De tantas instituições e pessoas que passaram, pararam ou tiveram seu rebento na minha Baixada Fluminense. Mas por que estas imagens não estereotipadas da Baixada historicamente não são públicas? Talvez se levarmos em consideração que toda imagem carrega com ela um discurso, e que os discursos são ferramentas usadas dentro de redes que são estabelecidas por relações materiais e simbólicas de poder, poderemos ter uma possível resposta para esta pergunta.

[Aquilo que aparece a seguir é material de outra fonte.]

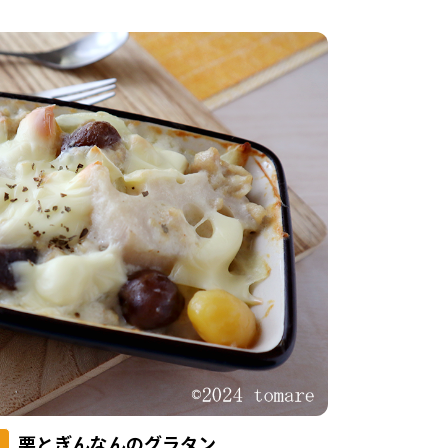
栗とぎんなんのグラタン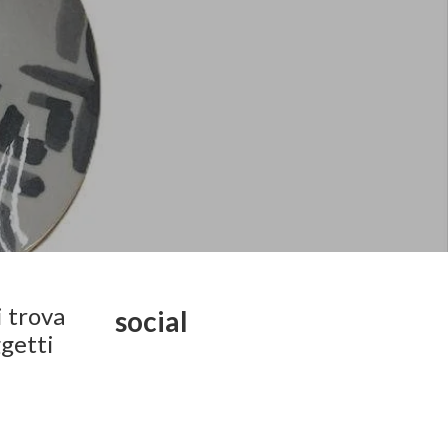
i trova
social
ggetti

Crianças brincam em rua de Imbariê, Duque de Caxias, no Rio
Crianças brincam em rua de Imbariê, Duque de Caxias, no Rio - Osmar Paulino/Arquivo pessoal

O fato de eu estar aqui escrevendo sobre a BXD a partir de um discurso que a enaltece, e com isso provocar no leitor uma maneira diferente de olhar a Baixada Fluminense, só é possível em razão de uma plataforma de comunicação composta por pessoas de periferias e favelas, no caso o PerifaConnection, que se lança na arena de disputa de espaço na mídia impressa e digital.

Portanto, no final o que queremos é ter o poder de te convidar a visualizar a Baixada Fluminense como nós a olhamos: de dentro.

Se você deseja ter outros regimes visuais da BXD, eu te convido a adentrar no cotidiano da região, nas suas entranhas, na Baixada profunda. Só assim verás que, sim, a Baixada é cruel, mas é também feita de muito afeto, resiliência e muito potente.

Dia 30 de abril marca o aniversário desse lugar com importante papel na construção da região metropolitana do Rio de Janeiro. Parabéns Baixada Fluminense!